**Extracted data entries**
"""

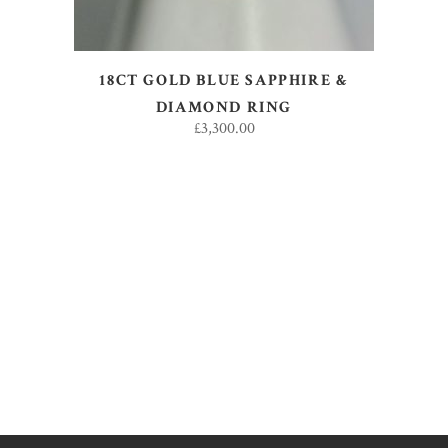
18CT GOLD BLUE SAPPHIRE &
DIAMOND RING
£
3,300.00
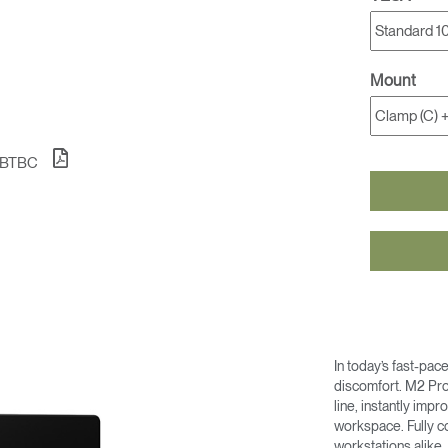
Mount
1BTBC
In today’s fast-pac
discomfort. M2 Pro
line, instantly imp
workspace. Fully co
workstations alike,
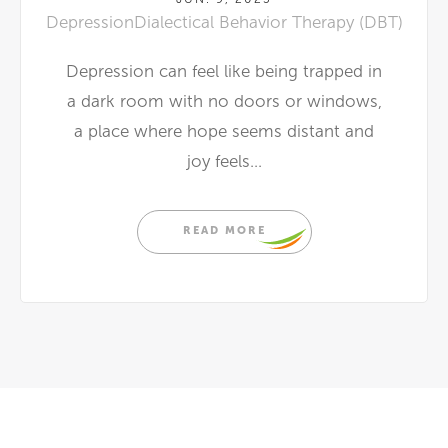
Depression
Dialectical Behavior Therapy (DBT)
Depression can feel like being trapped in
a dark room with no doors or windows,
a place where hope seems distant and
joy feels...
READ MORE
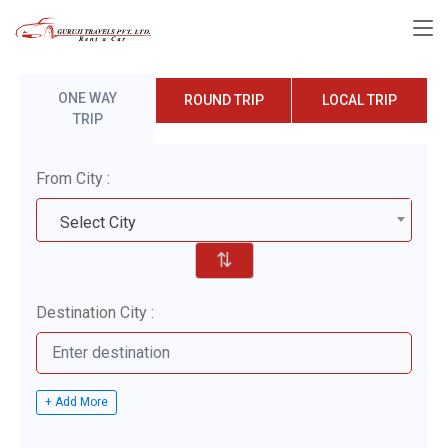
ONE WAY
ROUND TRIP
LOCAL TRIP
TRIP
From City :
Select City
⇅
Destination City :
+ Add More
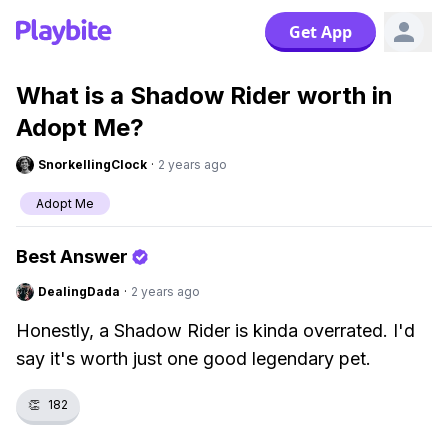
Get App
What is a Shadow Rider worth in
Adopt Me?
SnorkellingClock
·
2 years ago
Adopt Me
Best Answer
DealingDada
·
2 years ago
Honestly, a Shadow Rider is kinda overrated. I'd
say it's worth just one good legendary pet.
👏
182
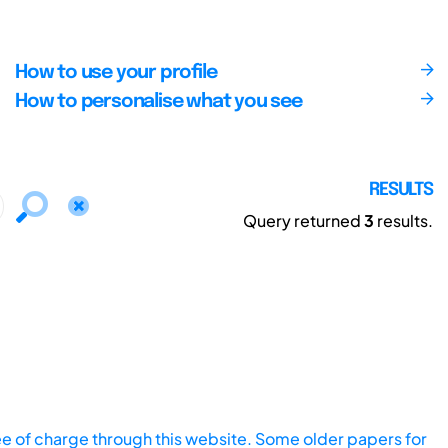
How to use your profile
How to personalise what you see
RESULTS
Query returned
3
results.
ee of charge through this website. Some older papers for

"""
"""

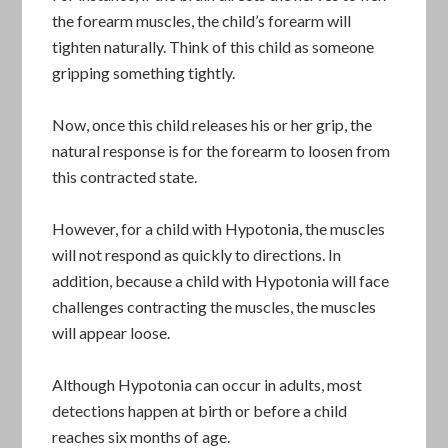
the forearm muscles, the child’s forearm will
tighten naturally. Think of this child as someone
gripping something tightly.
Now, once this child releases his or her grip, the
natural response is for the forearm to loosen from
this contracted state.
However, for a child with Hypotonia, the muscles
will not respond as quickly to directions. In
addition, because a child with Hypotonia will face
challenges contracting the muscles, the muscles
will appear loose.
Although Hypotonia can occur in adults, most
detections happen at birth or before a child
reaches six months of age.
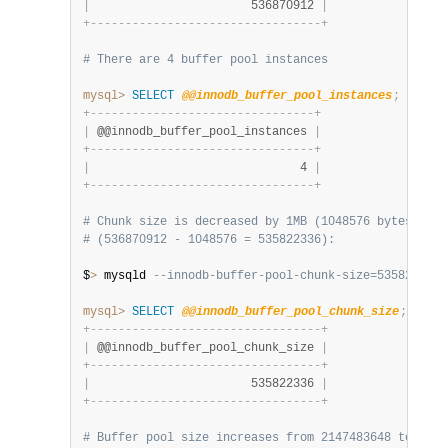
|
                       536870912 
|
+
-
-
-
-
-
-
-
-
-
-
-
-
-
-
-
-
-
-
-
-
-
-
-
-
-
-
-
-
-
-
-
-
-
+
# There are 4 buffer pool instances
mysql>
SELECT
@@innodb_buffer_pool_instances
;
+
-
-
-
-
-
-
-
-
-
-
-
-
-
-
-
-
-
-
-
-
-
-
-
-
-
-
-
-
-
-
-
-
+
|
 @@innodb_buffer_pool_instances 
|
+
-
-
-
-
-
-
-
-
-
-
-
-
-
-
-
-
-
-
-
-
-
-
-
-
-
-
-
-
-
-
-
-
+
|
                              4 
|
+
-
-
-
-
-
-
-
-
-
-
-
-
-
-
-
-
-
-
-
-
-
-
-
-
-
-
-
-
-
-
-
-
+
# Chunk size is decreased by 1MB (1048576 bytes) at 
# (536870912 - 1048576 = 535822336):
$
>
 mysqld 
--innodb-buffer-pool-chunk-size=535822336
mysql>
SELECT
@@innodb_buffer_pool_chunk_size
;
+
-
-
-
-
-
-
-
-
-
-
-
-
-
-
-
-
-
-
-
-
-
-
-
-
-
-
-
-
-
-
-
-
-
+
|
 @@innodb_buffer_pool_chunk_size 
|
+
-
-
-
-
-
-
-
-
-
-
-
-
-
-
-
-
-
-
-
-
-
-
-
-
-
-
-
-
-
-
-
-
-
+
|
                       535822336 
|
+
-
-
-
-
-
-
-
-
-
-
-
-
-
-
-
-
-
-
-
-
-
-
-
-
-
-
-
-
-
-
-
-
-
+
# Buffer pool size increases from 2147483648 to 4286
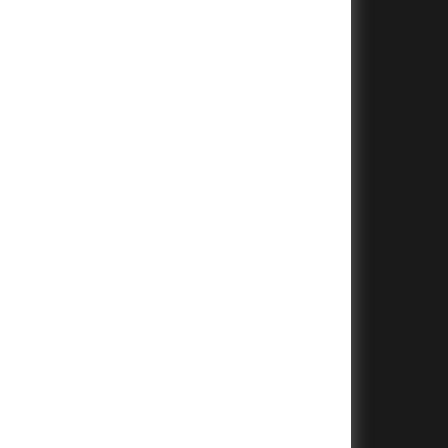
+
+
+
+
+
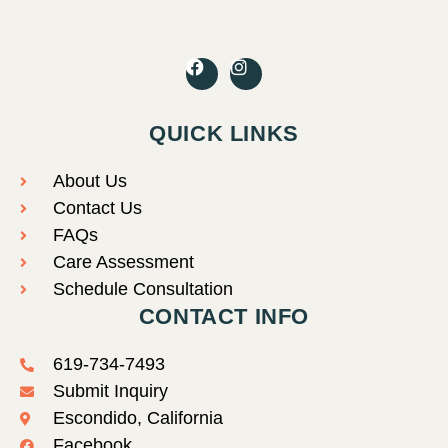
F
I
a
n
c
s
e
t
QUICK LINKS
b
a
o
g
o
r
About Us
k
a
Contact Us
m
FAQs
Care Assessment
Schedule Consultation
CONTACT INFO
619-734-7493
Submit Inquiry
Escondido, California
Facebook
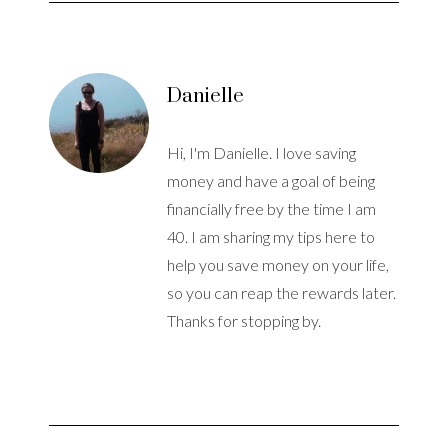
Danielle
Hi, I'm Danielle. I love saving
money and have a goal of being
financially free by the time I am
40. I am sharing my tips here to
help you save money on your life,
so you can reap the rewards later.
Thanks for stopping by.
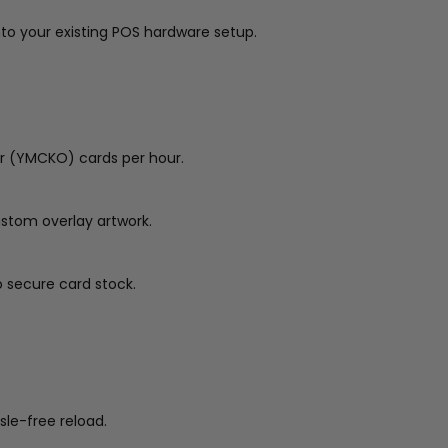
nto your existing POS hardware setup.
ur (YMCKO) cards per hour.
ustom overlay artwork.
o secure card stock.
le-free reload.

"""
"""

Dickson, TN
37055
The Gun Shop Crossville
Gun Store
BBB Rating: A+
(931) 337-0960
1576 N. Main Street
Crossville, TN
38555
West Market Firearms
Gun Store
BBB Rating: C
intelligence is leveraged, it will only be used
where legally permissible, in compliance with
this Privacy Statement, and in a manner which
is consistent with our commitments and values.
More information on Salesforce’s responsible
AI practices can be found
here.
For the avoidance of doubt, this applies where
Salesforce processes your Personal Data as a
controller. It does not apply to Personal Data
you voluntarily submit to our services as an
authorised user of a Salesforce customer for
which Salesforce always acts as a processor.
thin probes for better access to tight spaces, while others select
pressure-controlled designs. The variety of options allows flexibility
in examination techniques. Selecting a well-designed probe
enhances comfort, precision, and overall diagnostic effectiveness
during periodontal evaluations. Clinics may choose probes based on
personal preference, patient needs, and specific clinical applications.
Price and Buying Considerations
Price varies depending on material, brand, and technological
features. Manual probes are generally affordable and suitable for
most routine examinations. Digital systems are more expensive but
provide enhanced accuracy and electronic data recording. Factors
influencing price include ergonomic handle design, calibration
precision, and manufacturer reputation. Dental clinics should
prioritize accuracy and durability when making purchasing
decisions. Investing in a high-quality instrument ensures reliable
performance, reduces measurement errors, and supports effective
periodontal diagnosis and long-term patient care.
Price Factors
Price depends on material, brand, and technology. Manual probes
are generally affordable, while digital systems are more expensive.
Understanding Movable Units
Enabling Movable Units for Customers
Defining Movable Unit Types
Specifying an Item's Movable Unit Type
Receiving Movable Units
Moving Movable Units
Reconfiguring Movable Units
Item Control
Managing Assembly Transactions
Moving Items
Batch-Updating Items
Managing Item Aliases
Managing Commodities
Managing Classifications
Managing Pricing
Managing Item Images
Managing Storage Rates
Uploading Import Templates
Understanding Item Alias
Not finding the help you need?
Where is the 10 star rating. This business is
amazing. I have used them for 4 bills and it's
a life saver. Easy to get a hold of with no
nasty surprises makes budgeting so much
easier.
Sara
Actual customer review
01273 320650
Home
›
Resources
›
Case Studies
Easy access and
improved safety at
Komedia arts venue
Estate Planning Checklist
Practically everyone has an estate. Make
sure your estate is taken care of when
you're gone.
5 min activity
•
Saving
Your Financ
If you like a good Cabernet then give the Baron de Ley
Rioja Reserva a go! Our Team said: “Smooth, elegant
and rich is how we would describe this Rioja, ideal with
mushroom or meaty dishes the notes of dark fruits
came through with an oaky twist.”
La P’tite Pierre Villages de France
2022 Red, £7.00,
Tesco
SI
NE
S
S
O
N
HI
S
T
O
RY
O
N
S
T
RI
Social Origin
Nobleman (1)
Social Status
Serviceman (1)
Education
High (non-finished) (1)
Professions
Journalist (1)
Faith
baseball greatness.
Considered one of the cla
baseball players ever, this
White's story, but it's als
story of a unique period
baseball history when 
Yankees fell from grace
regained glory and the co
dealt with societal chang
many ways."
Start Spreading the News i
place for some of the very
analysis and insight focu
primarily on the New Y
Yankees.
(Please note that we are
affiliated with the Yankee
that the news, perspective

"""

**PROBLEM DESCRIPTION**
Search the entries above for the string "affordable", and report each line where it occurs.

**SOLUTION FOR THIS PROBLEM**
features. Manual probes are generally affordable and suitable for
are generally affordable, while digital systems are more expensive.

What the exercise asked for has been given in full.